Interactive and Visualized Online Experimentation System for Engineering Education and Research

Published on: November 24, 2021

One Month, Two Projects, Many Lessons: Insights From Concurrent System Dynamics Group Model Building Approaches.

Michael K Lemke1, Kyrah K Brown2, Saeideh Fallah-Fini3

  • 1Department of Environmental & Occupational Health Sciences, School of Public Health, The University of Texas Health Science Center at Houston - San Antonio Campus, San Antonio, Texas, USA.

System Dynamics Review
|June 1, 2026

View abstract on PubMed

Summary
This summary is machine-generated.

This study explores maternal health outcomes using system dynamics group model building (SD GMB).

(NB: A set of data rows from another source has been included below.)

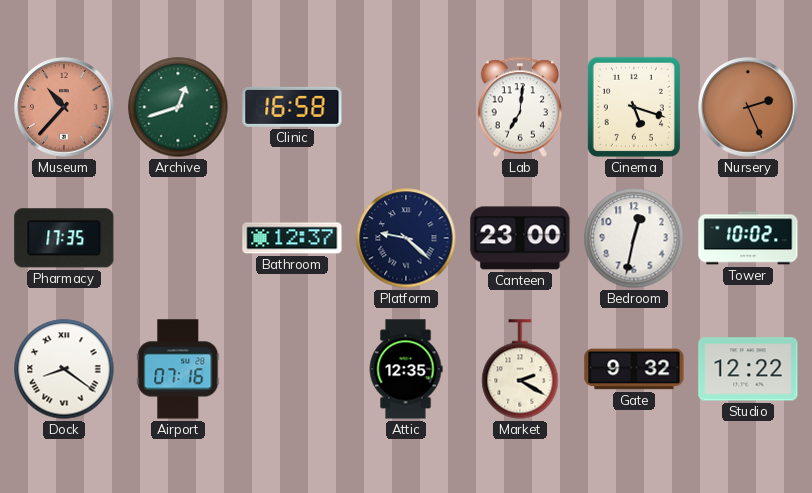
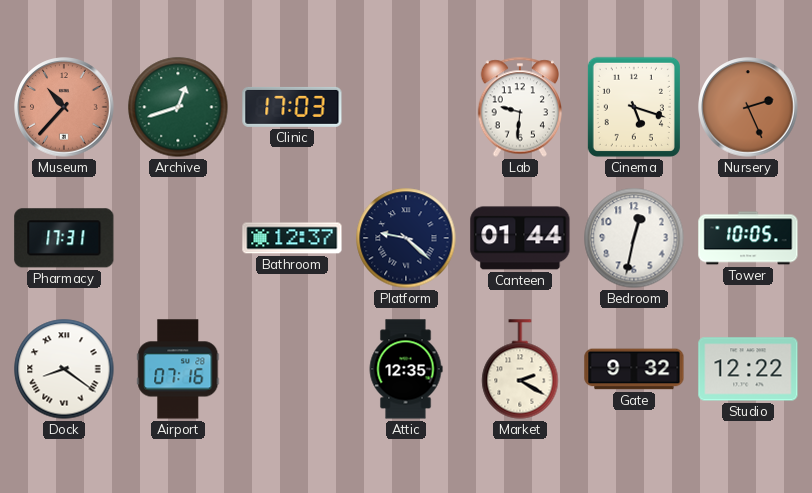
Clinic: 16:58 -> 17:03
Lab: 7:01 -> 9:31
Pharmacy: 17:35 -> 17:31
Canteen: 23:00 -> 01:44
Tower: 10:02 -> 10:05
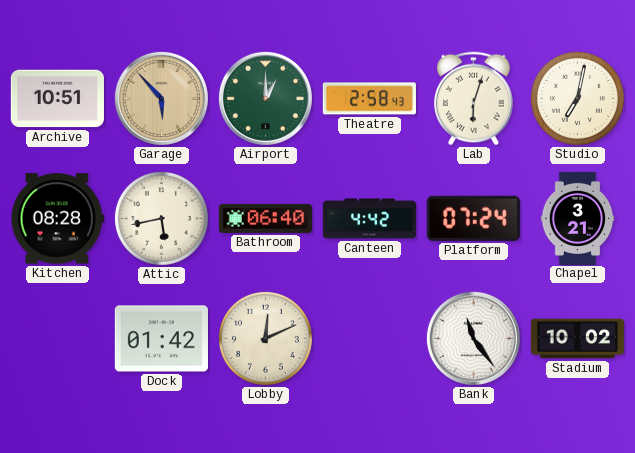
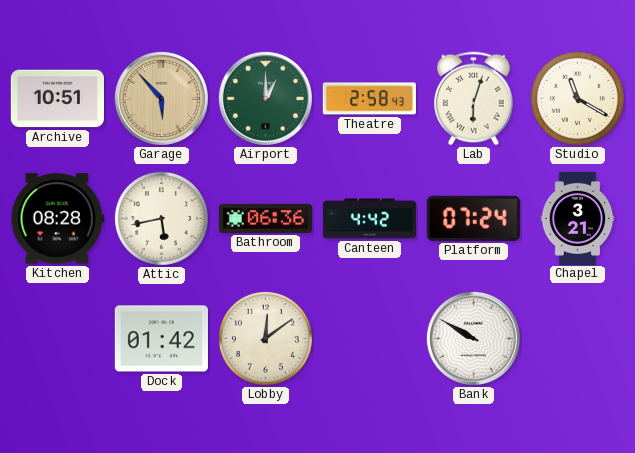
Studio: 7:02 -> 11:20
Bathroom: 06:40 -> 06:36
Lobby: 12:11 -> 12:09
Bank: 11:24 -> 9:50
Stadium: 10:02 -> none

It offers five lessons learned from applying this complex systems approach to public health challenges.

Keywords:
causal loop diagramcommunity-basedgroup model buildingmaternal healthsystem dynamicssystems thinking

Related Experiment Videos

Interactive and Visualized Online Experimentation System for Engineering Education and Research
08:35

Interactive and Visualized Online Experimentation System for Engineering Education and Research

Published on: November 24, 2021

Area of Science:

  • Public Health
  • Complex Systems Science
  • Community-Based Participatory Research

Background:

  • Maternal morbidity and mortality remain significant public health issues in the U.S.
  • Few studies have examined maternal health outcomes through a complex systems lens.
  • Community-based system dynamics group model building (SD GMB) offers a novel approach to understanding these complex issues.

Purpose of the Study:

  • To describe the conceptualization, planning, and implementation of two concurrent SD GMB projects focused on maternal health.
  • To reflect on the effectiveness of the SD GMB approach by identifying successes, failures, and challenges.
  • To offer practical insights and lessons learned for researchers engaging in the formative phase of SD GMB projects.

Main Methods:

  • Two parallel system dynamics group model building (SD GMB) projects were conducted.
  • Community participants were actively involved in core GMB meetings.
  • Reflexivity principles were applied to analyze the project processes and outcomes.
  • Main Results:

    • The close timing of the projects facilitated rapid learning and adaptation of methodologies by the research team.
    • The paper outlines five key 'lessons' derived from the practical application of SD GMB.
    • Insights gained cover the successes, failures, and enigmatic aspects encountered during the formative phase.

    Conclusions:

    • SD GMB is a valuable methodology for exploring complex public health issues like maternal morbidity and mortality.
    • Reflective practice is crucial for refining SD GMB approaches during project formation.
    • The lessons learned can guide future community-based system dynamics modeling initiatives.